Page 35 of Moving Forward

“What?”

“Let me drive you,” he repeats.

He can barely handle being around me, how will he take my parents and my grandpa? And doesn’t that meeting usually come after something becomes more than friendship? I swallow because I can’t tell if my heart wants it to be labeled as something more or not. “Do you really want to drive me all the way to the storage unit, then all the way back down and past Orchard Valley to Collette?”

“Not really,” he admits, “but I want to spend time with you.”

“You’ll have to hang out with my family all day,” I warn him gently.

“And you, Peaches,” he tells me in a low rumble.

I smile. “Cain . . .”

“I’ll pick you up at eight.”

“What if I say no?”

“It’s not a request.”

I muffle my mouth against a pillow and let out a groan that ends up coming out as more of a giggle. I’m seriously giggling. Wow.

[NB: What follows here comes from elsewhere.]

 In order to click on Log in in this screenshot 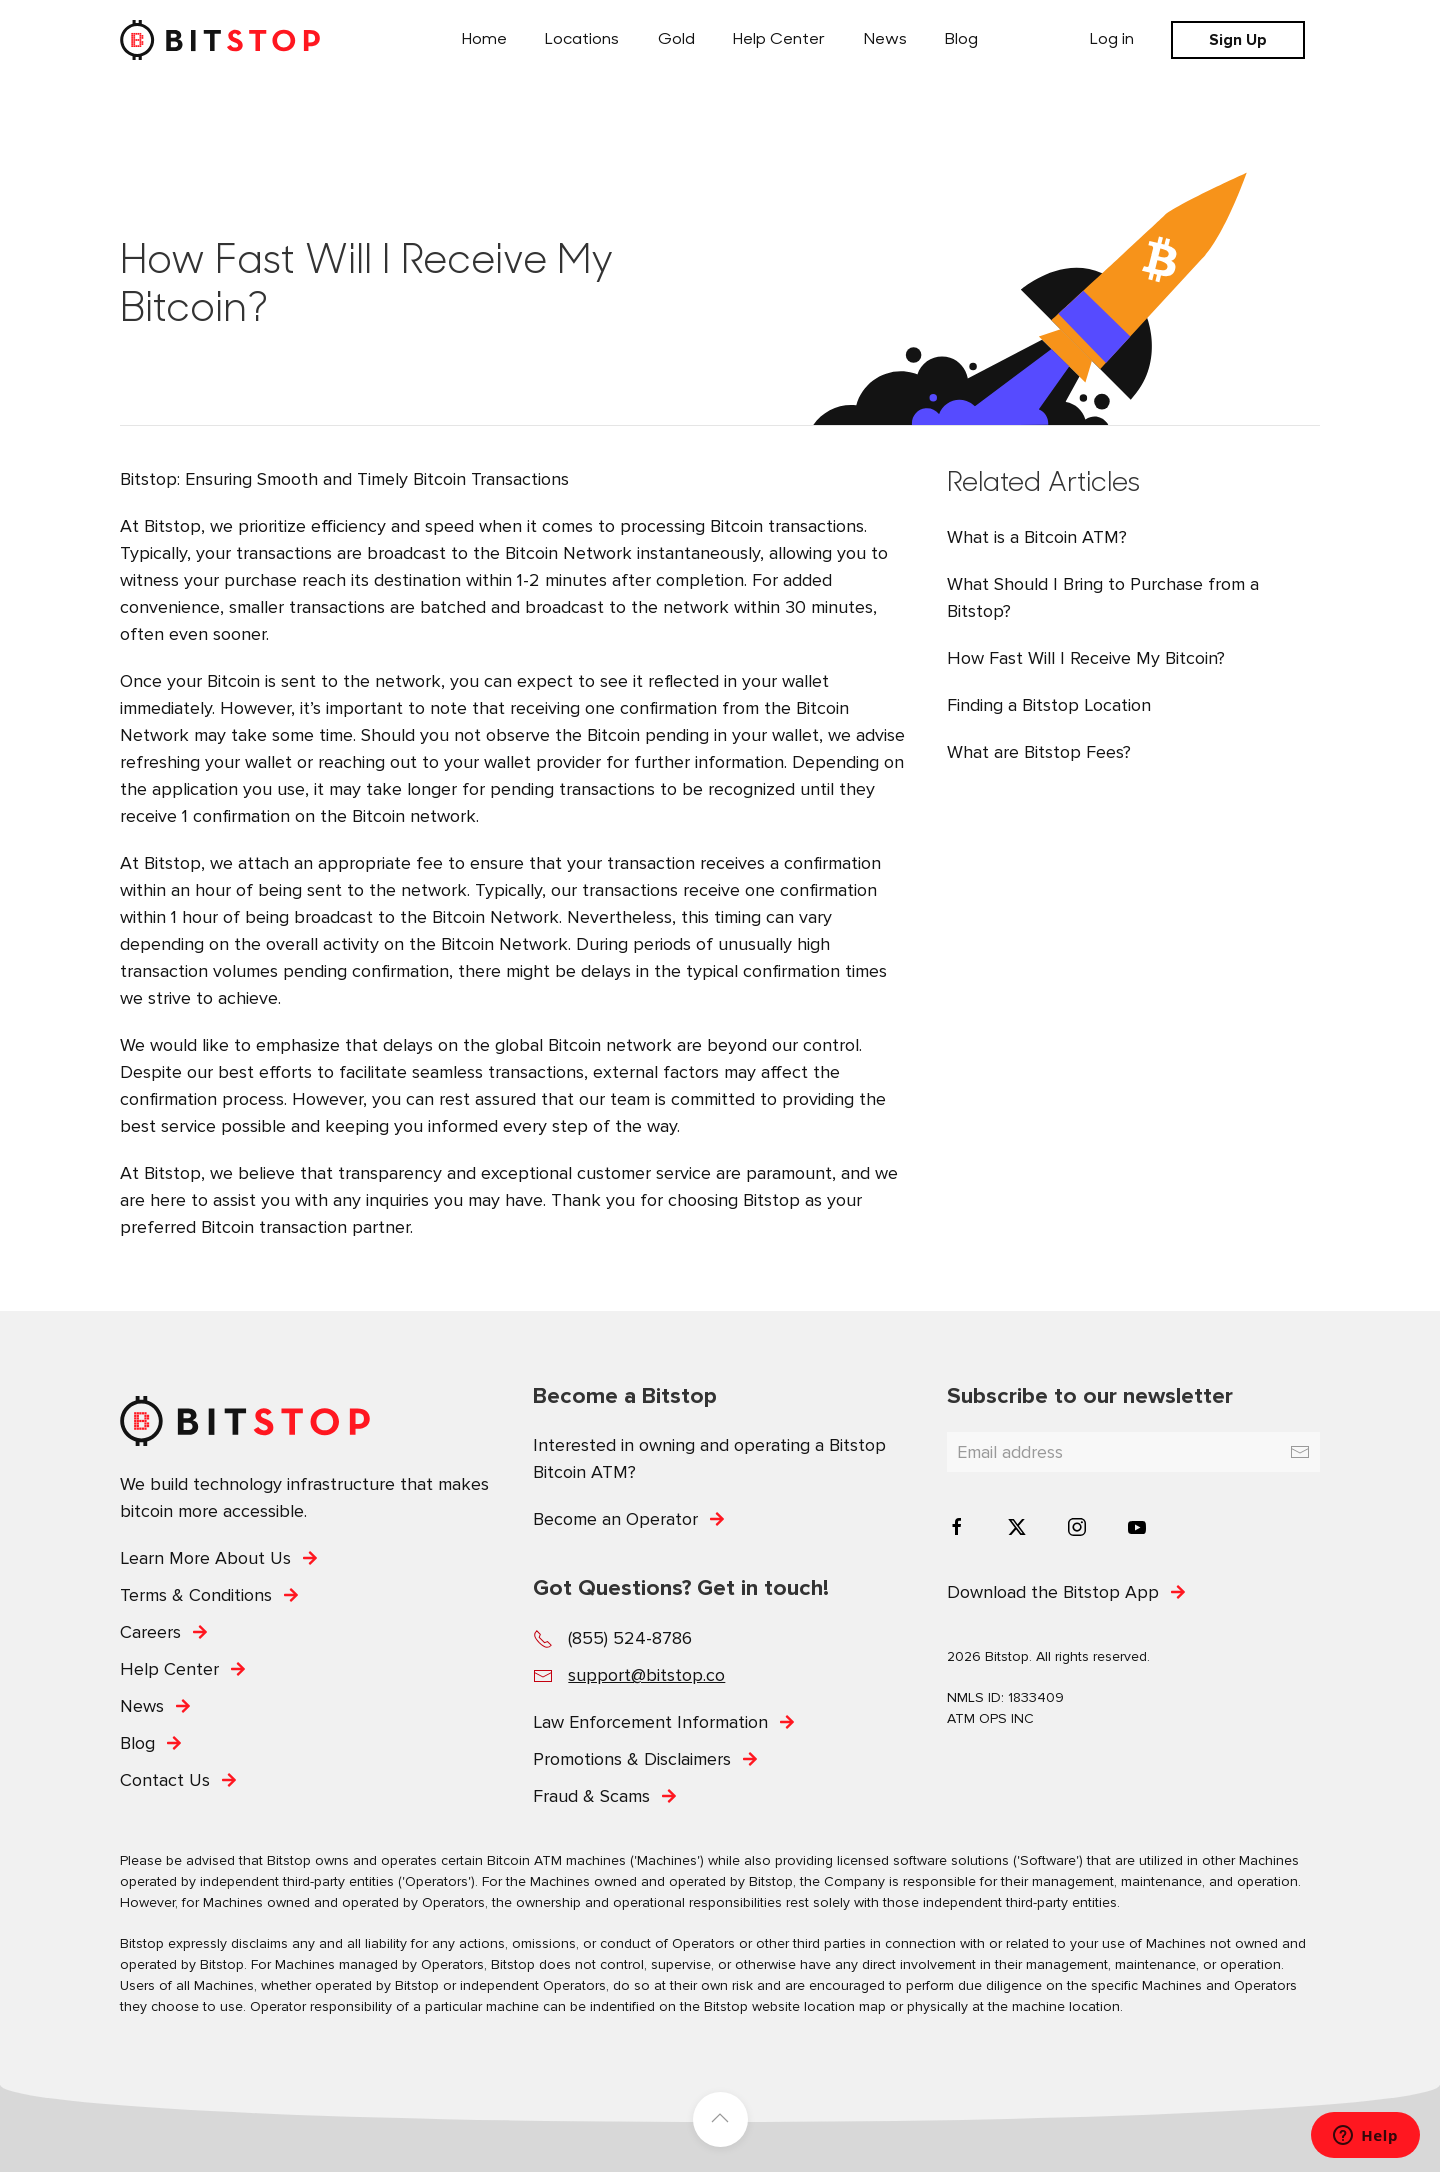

“Are you being strangled?” Cain asks wryly. I wonder if he’s smiling his small, quiet smile right now. I’m beginning to get addicted to that smile. It’s my crack. “Do I need to come check on you?”

I push myself off the mattress. “No, I’m fine.”

“Alright. So, what do you say about tomorrow?”

“You basically said I don’t have a choice.”

“I’m all bluster. Anything you ask or tell me to do, I’ll do it.” Uncertainty colors his voice as he says, “Tell me what you want. Tell me if you want me to go with you.”

“Yes, I do. I want you to go with me,” I admit.

“Wow.”

I frown. “You thought I’d say I don’t want you to?”

“I always expect disappointment,” he explains tiredly. “I stopped hoping for the best a long time ago. It’s just the way life has always gone for me, but now . . . well, you just said yes.”

“I’m giving you hope.”

No one wants to believe in hope once they’ve been through the things I’ve experienced, or whatever it is Cain has gone through. Hope only gives us room for despair to crawl into our hearts. Hope blindsides us—reminding us that for some reason, we don’t get to experience it. We only get to watch it and pray for it, then let it kill us.

“No, Max, it’s not that at all. You’re giving me life.”

###

“Are you sure your truck can handle this?”

Cain finishes tying down the purple couch and mattress we retrieved from my unit. He gives it a good tug to make sure the bungee cord is stable before closing the tailgate. Then he walks around the truck to open the passenger door for me. I give him a questioning look before climbing into the seat.

He shuts the door and places his forearm on the roof of the truck. He leans through the window and says, “If a tire pops, we’ll know pretty quick I’d say.”

My face pales. “What?”

“I’m kidding.”

“You need to work on looking a little less serious when you’re joking,” I warn him, sliding my sunglasses up my nose. I’ve been trying really, really hard to subdue the smile I woke up with. Normally every smile is so fake that even the real ones feel forced in some way. Nothing with Cain is forced. Everything’s so real with him—so alive. I feel like an entirely new Max around him. One who’s so much better than before.